**GIVEN DATA**.
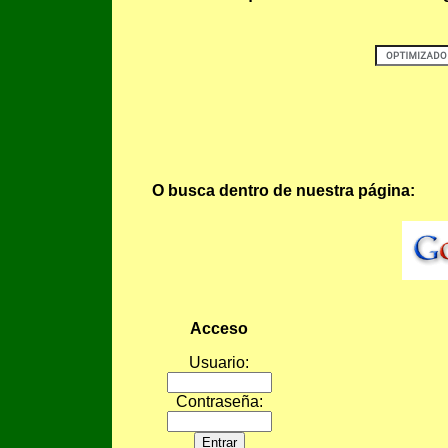
O busca dentro de nuestra página:
Acceso
Usuario:
Contraseña:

**WHAT THE TASK REQUIRES**. Restate the listing above word for word, and skip the pictures.

**OUTPUT FOR THIS EXERCISE**.
O busca dentro de nuestra página:
Acceso
Usuario:
Contraseña:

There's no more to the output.